Obtaining and building Mes
First, we need to checkout and build Mes 0.27.1:
git clone -b v0.27.1 https://git.savannah.gnu.org/git/mes.git
cd mes
guix shell -D -f guix.scm
CC=i686-unknown-linux-gnu-gcc ./configure
make
exit
cd ..
The reason we do this is because we will need the headers and libraries from its C library. Germ might be able to build everything itself, but I haven’t tried that yet. For now, we will simply link with the Mes-built libraries.
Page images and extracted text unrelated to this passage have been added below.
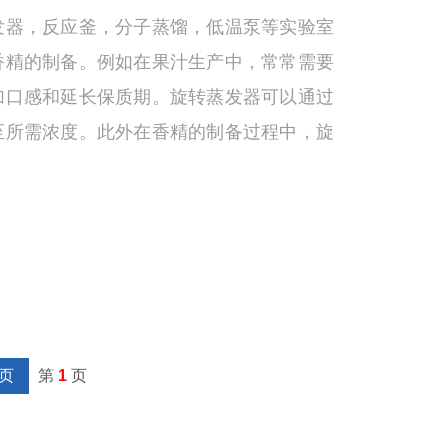
发器，反应釜，分子蒸馏，低温泵等实验室
香精的制备。例如在果汁生产中，常常需要
加口感和延长保质期。旋转蒸发器可以通过
至所需浓度。此外在香精的制备过程中，旋
和浓缩香精的原料提高香精的纯度。
页
第
1
页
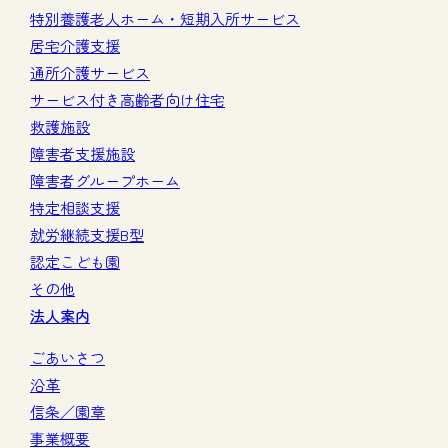
特別養護老人ホーム・短期入所サービス
居宅介護支援
通所介護サービス
サービス付き高齢者向け住宅
救護施設
障害者支援施設
障害者グループホーム
特定相談支援
就労継続支援B型
認定こども園
その他
法人案内
ごあいさつ
沿革
信条／園章
事業概要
Getting the MesCC demo version of Germ
I’ve prepared a special branch for this demo called
demo-mescc (which will only be available temporarily –
sorry readers from the distant future). This provides the
NYACC and MesCC modules, as well as changes to them and Germ to
make things “just work”. Checkout this branch and build Germ:
git clone -b demo-mescc https://git.ngyro.com/germ/
cd germ
guix shell -m manifest.scm
autoreconf -vif
./configure
make
exit
Building a MesCC image
Germ supports serializing a program’s state to disk, and this is used as a way to “compile” programs. The demo branch includes a script you can use to make a MesCC executable:
./pre-inst-germ mescc-image.scm "$(pwd)"/germ-continue pre-inst-mescc
chmod +x pre-inst-mescc
Our test subject
We now need a C program to compile. We don’t dare challenge the status quo:
#include <stdio.h>
int
main ()
{
puts ("Hello world!");
return 0;
}
Save this as “hello.c”.
Invoking the compiler
MesCC relies on an assembler called “M1” and a linker called “hex2”. Get them using Guix:
guix shell -e '(@@ (gnu packages commencement) stage0-posix)'
Finally, we can run MesCC using Germ:
./pre-inst-mescc --arch=x86 -I ../mes/include \
-L ../mes/lib -L ../mes/mescc-lib -o hello hello.c
Et voilà:
./hello
Hello world!
What’s new
There are 34 new commits and a fair bit of cleaning up the branch history since getting NYACC working. Let’s look at some highlights.
Clean up
All the shortcuts from the last round of hacking are gone. Each change at the kernel level has been copied to the Scheme version as well as the C version. I’ve been using the C version of the kernel to test the portability of the growing base of Scheme modules shipped with Germ. I can build a working x86_64 version of the kernel, and use that to make sure all the system calls made from Scheme code use the correct IDs and word size depending on the architecture. This reassures me that an ARM or RISC-V port would be possible and would not be full of unpleasant surprises.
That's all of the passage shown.